[PATCH v3 2/3] Revert "ALSA: firewire-lib: operate for period elapse event in process context"

From: Edmund Raile
Date: Mon Jul 29 2024 - 17:42:41 EST


Commit 7ba5ca32fe6e ("ALSA: firewire-lib: operate for period elapse event
in process context") removed the process context workqueue from
amdtp_domain_stream_pcm_pointer() and update_pcm_pointers() to remove
its overhead.

With RME Fireface 800, this lead to a regression since
Kernels 5.14.0, causing an AB/BA deadlock competition for the
substream lock with eventual system freeze under ALSA operation:

thread 0:
* (lock A) acquire substream lock by
snd_pcm_stream_lock_irq() in
snd_pcm_status64()
* (lock B) wait for tasklet to finish by calling
tasklet_unlock_spin_wait() in
tasklet_disable_in_atomic() in
ohci_flush_iso_completions() of ohci.c

thread 1:
* (lock B) enter tasklet
* (lock A) attempt to acquire substream lock,
waiting for it to be released:
snd_pcm_stream_lock_irqsave() in
snd_pcm_period_elapsed() in
update_pcm_pointers() in
process_ctx_payloads() in
process_rx_packets() of amdtp-stream.c

? tasklet_unlock_spin_wait
</NMI>
<TASK>
ohci_flush_iso_completions firewire_ohci
amdtp_domain_stream_pcm_pointer snd_firewire_lib
snd_pcm_update_hw_ptr0 snd_pcm
snd_pcm_status64 snd_pcm

? native_queued_spin_lock_slowpath
</NMI>
<IRQ>
_raw_spin_lock_irqsave
snd_pcm_period_elapsed snd_pcm
process_rx_packets snd_firewire_lib
irq_target_callback snd_firewire_lib
handle_it_packet firewire_ohci
context_tasklet firewire_ohci

Restore the process context work queue to prevent deadlock
AB/BA deadlock competition for ALSA substream lock of
snd_pcm_stream_lock_irq() in snd_pcm_status64()
and snd_pcm_stream_lock_irqsave() in snd_pcm_period_elapsed().

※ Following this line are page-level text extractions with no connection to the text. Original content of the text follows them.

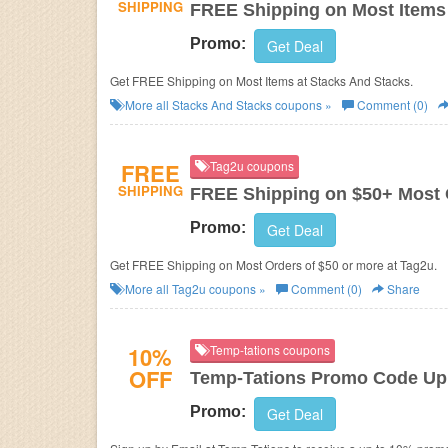
SHIPPING
FREE Shipping on Most Items
Promo:
Get Deal
Get FREE Shipping on Most Items at Stacks And Stacks.
More all
Stacks And Stacks
coupons »
Comment (0)
FREE
Tag2u coupons
SHIPPING
FREE Shipping on $50+ Most 
Promo:
Get Deal
Get FREE Shipping on Most Orders of $50 or more at Tag2u.
More all
Tag2u
coupons »
Comment (0)
Share
10%
Temp-tations coupons
OFF
Temp-Tations Promo Code Up 
Promo:
Get Deal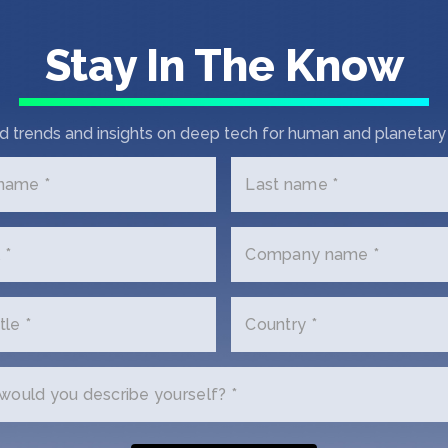
Stay In The Know
d trends and insights on deep tech for human and planetary 
 name *
Last name *
 *
Company name *
tle *
Country *
ould you describe yourself? *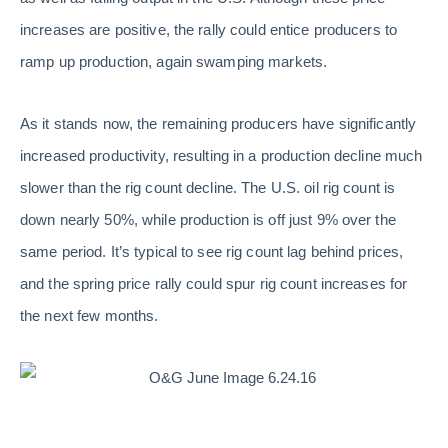
increases are positive, the rally could entice producers to
ramp up production, again swamping markets.
As it stands now, the remaining producers have significantly
increased productivity, resulting in a production decline much
slower than the rig count decline. The U.S. oil rig count is
down nearly 50%, while production is off just 9% over the
same period. It’s typical to see rig count lag behind prices,
and the spring price rally could spur rig count increases for
the next few months.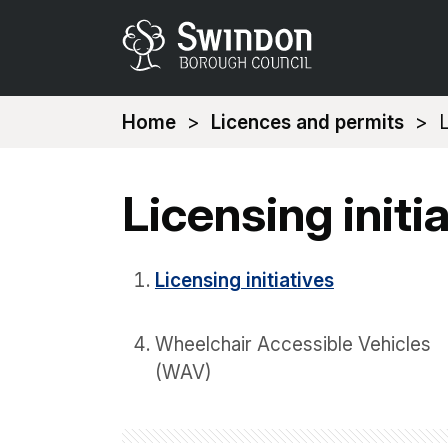
You
Home
Licences and permits
L
are
here:
Licensing initi
Licensing initiatives
Wheelchair Accessible Vehicles
(WAV)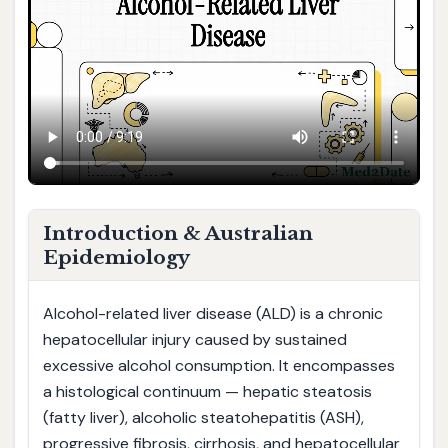
Introduction & Australian
Epidemiology
Alcohol-related liver disease (ALD) is a chronic
hepatocellular injury caused by sustained
excessive alcohol consumption. It encompasses
a histological continuum — hepatic steatosis
(fatty liver), alcoholic steatohepatitis (ASH),
progressive fibrosis, cirrhosis, and hepatocellular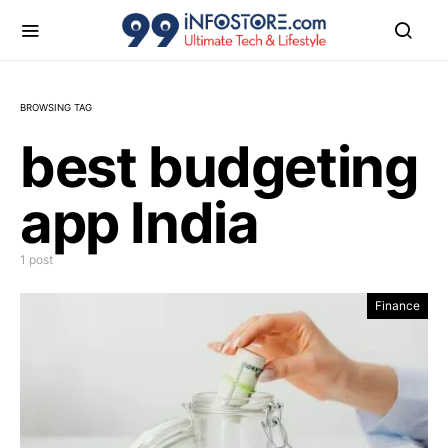
BROWSING TAG
best budgeting
app India
1 post
Finance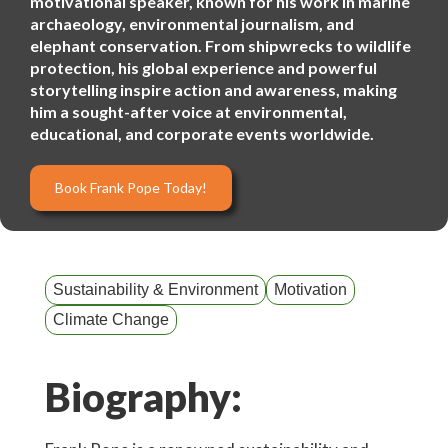
motivational speaker, known for his work in marine
archaeology, environmental journalism, and
elephant conservation. From shipwrecks to wildlife
protection, his global experience and powerful
storytelling inspire action and awareness, making
him a sought-after voice at environmental,
educational, and corporate events worldwide.
Book Frank Pope Today!
Sustainability & Environment
Motivation
Climate Change
Biography: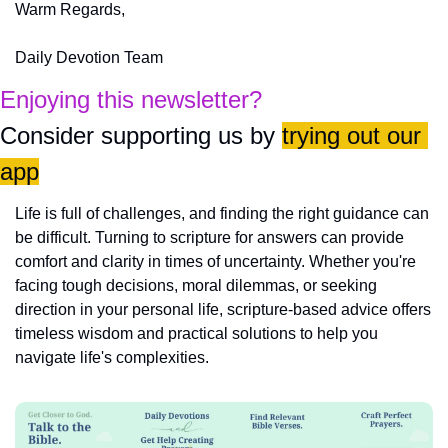
Warm Regards,
Daily Devotion Team
Enjoying this newsletter?
Consider supporting us by 
trying out our 
app
Life is full of challenges, and finding the right guidance can 
be difficult. Turning to scripture for answers can provide 
comfort and clarity in times of uncertainty. Whether you're 
facing tough decisions, moral dilemmas, or seeking 
direction in your personal life, scripture-based advice offers 
timeless wisdom and practical solutions to help you 
navigate life's complexities.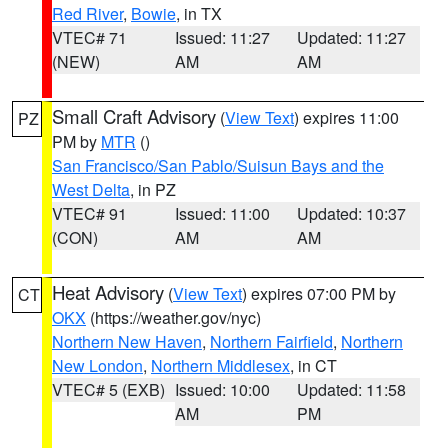
Red River
,
Bowie
, in TX
VTEC# 71
Issued: 11:27
Updated: 11:27
(NEW)
AM
AM
Small Craft Advisory
(
View Text
) expires 11:00
PZ
PM by
MTR
()
San Francisco/San Pablo/Suisun Bays and the
West Delta
, in PZ
VTEC# 91
Issued: 11:00
Updated: 10:37
(CON)
AM
AM
Heat Advisory
(
View Text
) expires 07:00 PM by
CT
OKX
(https://weather.gov/nyc)
Northern New Haven
,
Northern Fairfield
,
Northern
New London
,
Northern Middlesex
, in CT
VTEC# 5 (EXB)
Issued: 10:00
Updated: 11:58
AM
PM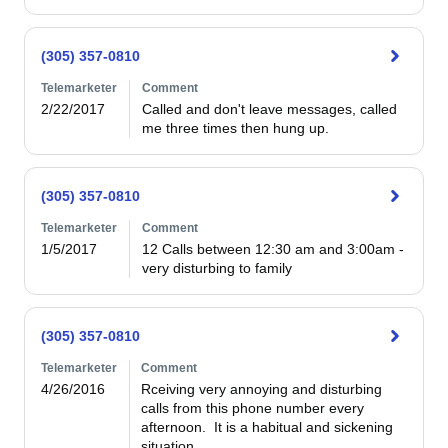
(305) 357-0810
Telemarketer
Comment
2/22/2017
Called and don't leave messages, called 
me three times then hung up.
(305) 357-0810
Telemarketer
Comment
1/5/2017
12 Calls between 12:30 am and 3:00am - 
very disturbing to family
(305) 357-0810
Telemarketer
Comment
4/26/2016
Rceiving very annoying and disturbing 
calls from this phone number every 
afternoon.  It is a habitual and sickening 
situation.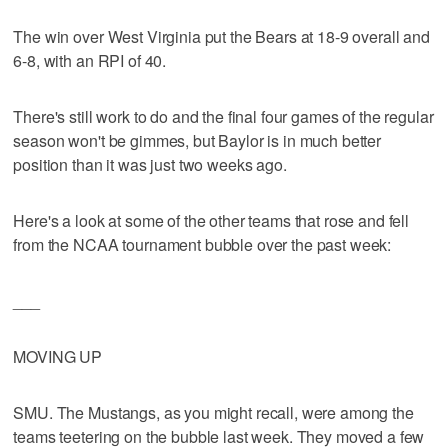
The win over West Virginia put the Bears at 18-9 overall and
6-8, with an RPI of 40.
There's still work to do and the final four games of the regular
season won't be gimmes, but Baylor is in much better
position than it was just two weeks ago.
Here's a look at some of the other teams that rose and fell
from the NCAA tournament bubble over the past week:
___
MOVING UP
SMU. The Mustangs, as you might recall, were among the
teams teetering on the bubble last week. They moved a few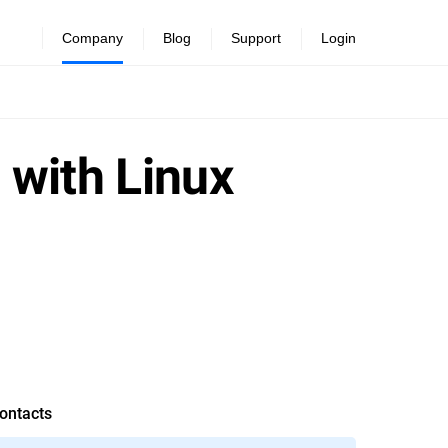
Company
Blog
Support
Login
 with Linux
ontacts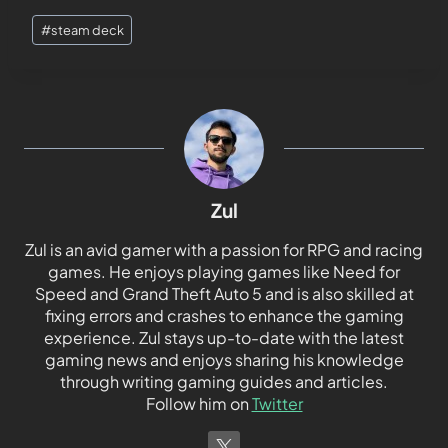
#
steam deck
Zul
Zul is an avid gamer with a passion for RPG and racing
games. He enjoys playing games like Need for
Speed and Grand Theft Auto 5 and is also skilled at
fixing errors and crashes to enhance the gaming
experience. Zul stays up-to-date with the latest
gaming news and enjoys sharing his knowledge
through writing gaming guides and articles.
Follow him on
Twitter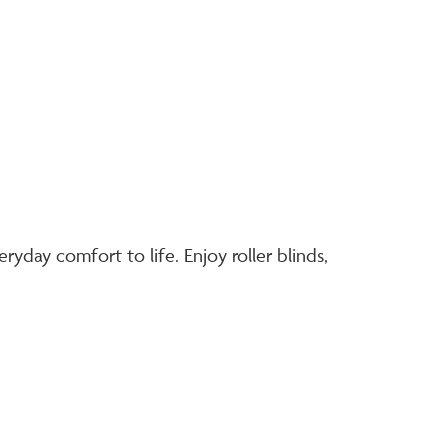
eryday comfort to life. Enjoy roller blinds,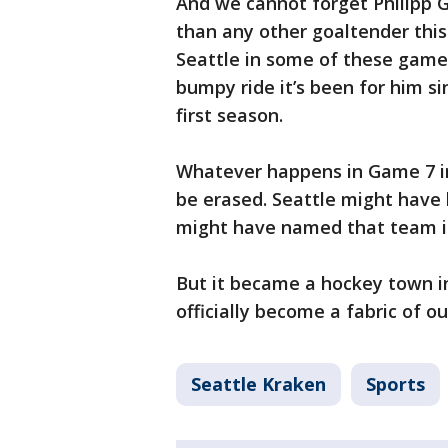
And we cannot forget Philipp
than any other goaltender thi
Seattle in some of these gam
bumpy ride it’s been for him si
first season.
Whatever happens in Game 7 in
be erased. Seattle might have
might have named that team in
But it became a hockey town in
officially become a fabric of ou
Seattle Kraken
Sports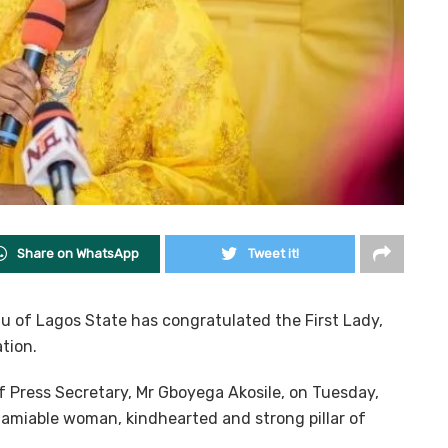
Share on WhatsApp
Tweet it!
u of Lagos State has congratulated the First Lady,
tion.
f Press Secretary, Mr Gboyega Akosile, on Tuesday,
 amiable woman, kindhearted and strong pillar of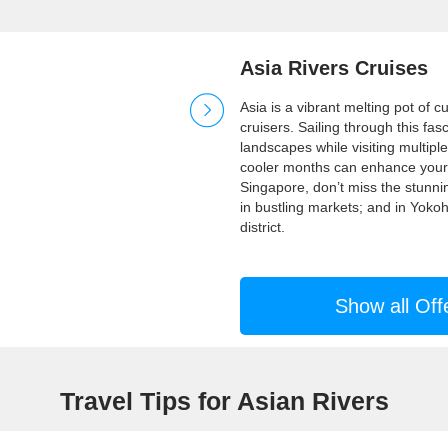
Asia Rivers Cruises
Asia is a vibrant melting pot of c
cruisers. Sailing through this fas
landscapes while visiting multiple
cooler months can enhance your e
Singapore, don’t miss the stunn
in bustling markets; and in Yoko
district.
Show all Off
Travel Tips for Asian Rivers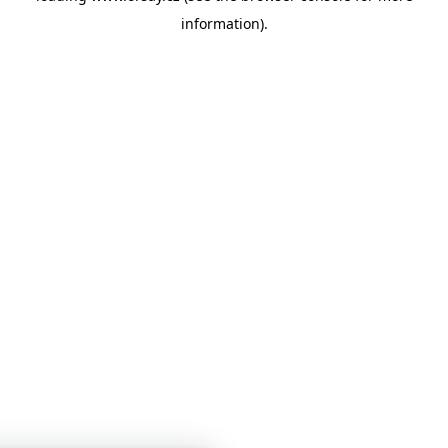
information)
.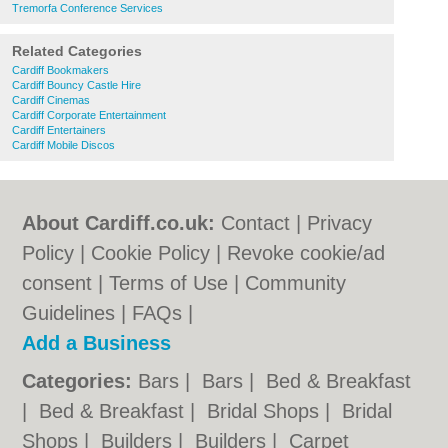
Tremorfa Conference Services
Related Categories
Cardiff Bookmakers
Cardiff Bouncy Castle Hire
Cardiff Cinemas
Cardiff Corporate Entertainment
Cardiff Entertainers
Cardiff Mobile Discos
About Cardiff.co.uk:
Contact
|
Privacy
Policy
|
Cookie Policy
|
Revoke cookie/ad
consent |
Terms of Use
|
Community
Guidelines
|
FAQs
|
Add a Business
Categories:
Bars
|
Bars
|
Bed & Breakfast
|
Bed & Breakfast
|
Bridal Shops
|
Bridal
Shops
|
Builders
|
Builders
|
Carpet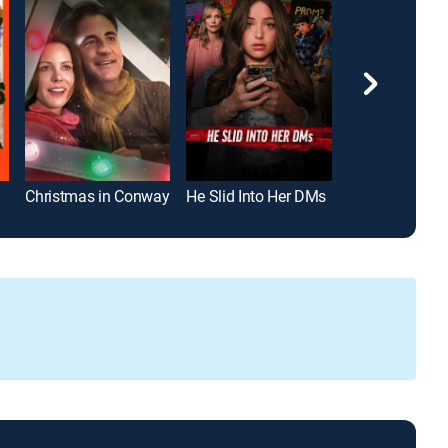
Christmas in Conway
He Slid Into Her DMs
Working Girls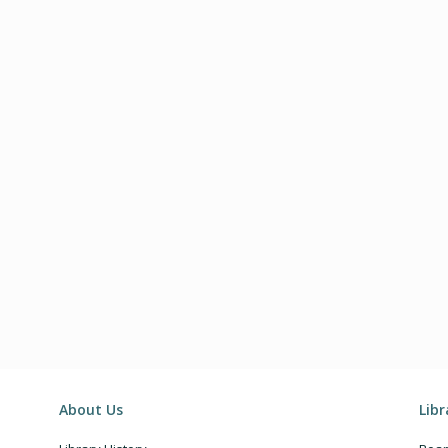
About Us
Lib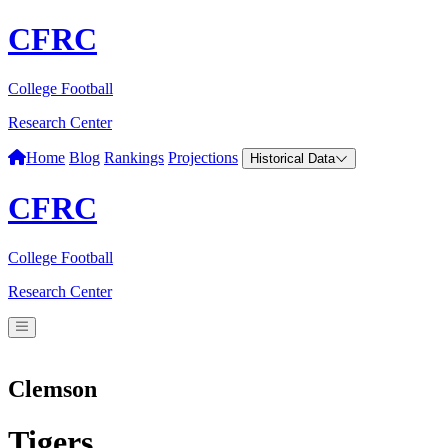
CFRC
College Football
Research Center
Home
Blog
Rankings
Projections
Historical Data
CFRC
College Football
Research Center
Clemson
Tigers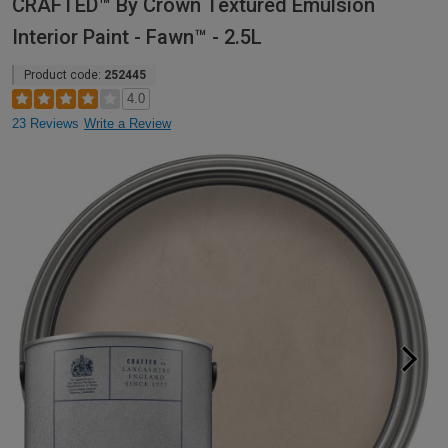
CRAFTED™ By Crown Textured Emulsion
Interior Paint - Fawn™ - 2.5L
Product code:
252445
4.0
23 Reviews
Write a Review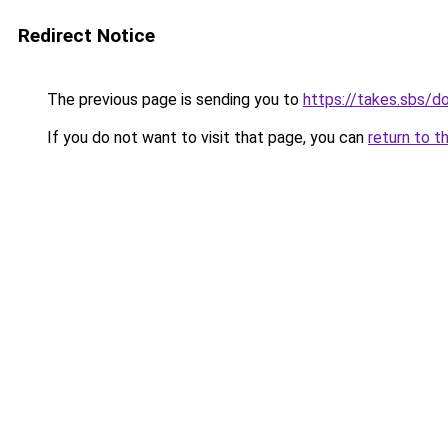
Redirect Notice
The previous page is sending you to
https://takes.sbs/
If you do not want to visit that page, you can
return to t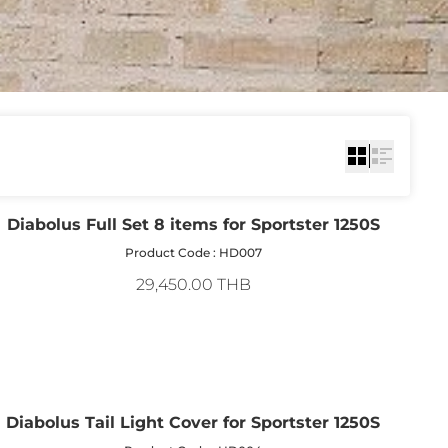
Diabolus Full Set 8 items for Sportster 1250S
Product Code : HD007
29,450.00 THB
Diabolus Tail Light Cover for Sportster 1250S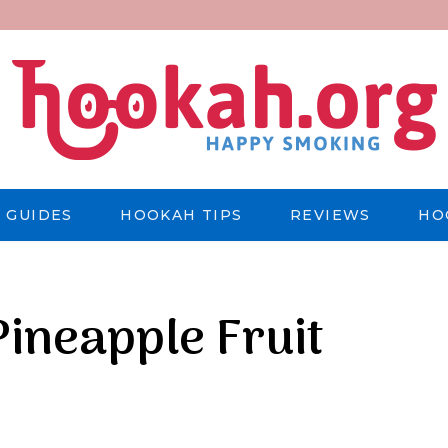
 GUIDES
HOOKAH TIPS
REVIEWS
HO
ineapple Fruit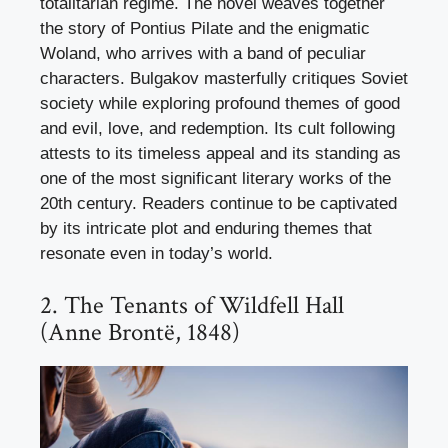
totalitarian regime. The novel weaves together
the story of Pontius Pilate and the enigmatic
Woland, who arrives with a band of peculiar
characters. Bulgakov masterfully critiques Soviet
society while exploring profound themes of good
and evil, love, and redemption. Its cult following
attests to its timeless appeal and its standing as
one of the most significant literary works of the
20th century. Readers continue to be captivated
by its intricate plot and enduring themes that
resonate even in today’s world.
2. The Tenants of Wildfell Hall
(Anne Brontë, 1848)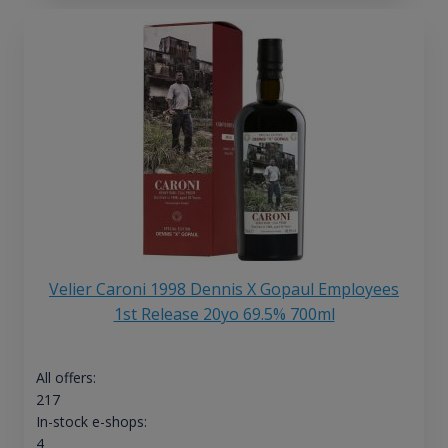
Velier Caroni 1998 Dennis X Gopaul Employees
1st Release 20yo 69.5% 700ml
All offers:
217
In-stock e-shops:
4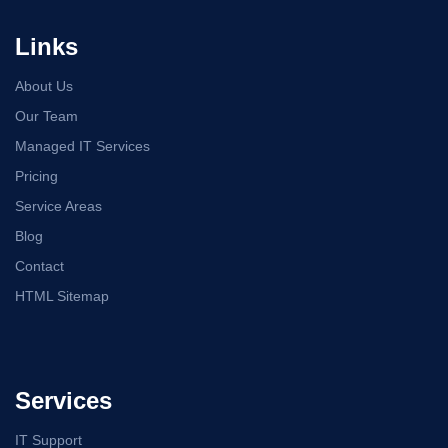
Links
About Us
Our Team
Managed IT Services
Pricing
Service Areas
Blog
Contact
HTML Sitemap
Services
IT Support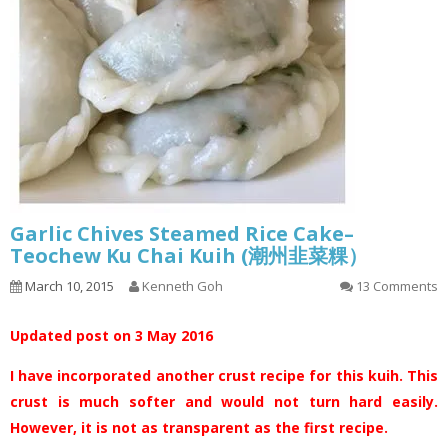
Garlic Chives Steamed Rice Cake–
Teochew Ku Chai Kuih (潮州韭菜粿）
March 10, 2015
Kenneth Goh
13 Comments
Updated post on 3 May 2016
I have incorporated another crust recipe for this kuih. This
crust is much softer and would not turn hard easily.
However, it is not as transparent as the first recipe.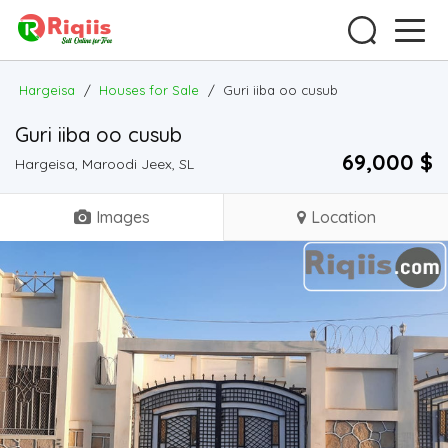
Hargeisa
/
Houses for Sale
/
Guri iiba oo cusub
Guri iiba oo cusub
69,000 $
Hargeisa, Maroodi Jeex, SL
Images
Location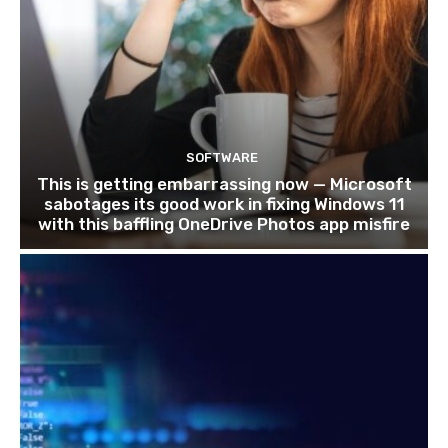
SOFTWARE
This is getting embarrassing now — Microsoft
sabotages its good work in fixing Windows 11
with this baffling OneDrive Photos app misfire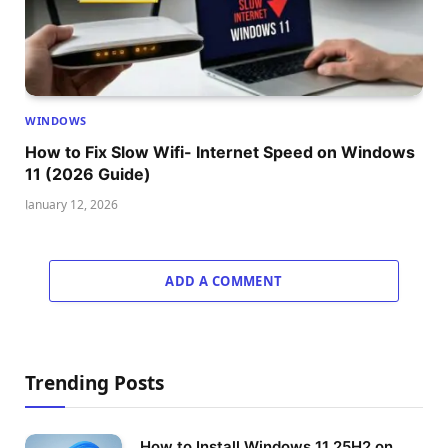
WINDOWS
How to Fix Slow Wifi- Internet Speed on Windows
11 (2026 Guide)
January 12, 2026
ADD A COMMENT
Trending Posts
How to Install Windows 11 25H2 on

commit 7ba5ca32fe6e ("ALSA: firewire-lib: operate for period elapse
event in process context")

Cc: stable@xxxxxxxxxxxxxxx
Fixes: 7ba5ca32fe6e ("ALSA: firewire-lib: operate for period elapse event in process context")
Link: https://lore.kernel.org/r/kwryofzdmjvzkuw6j3clftsxmoolynljztxqwg76hzeo4simnl@jn3eo7pe642q/
Reported-by: edmund.raile <edmund.raile@xxxxxxxxx>
Closes: https://lore.kernel.org/r/kwryofzdmjvzkuw6j3clftsxmoolynljztxqwg76hzeo4simnl@jn3eo7pe642q/
Signed-off-by: Edmund Raile <edmund.raile@xxxxxxxxxxxxxx>
---
sound/firewire/amdtp-stream.c | 31 +++++++++++++++++--------------
1 file changed, 17 insertions(+), 14 deletions(-)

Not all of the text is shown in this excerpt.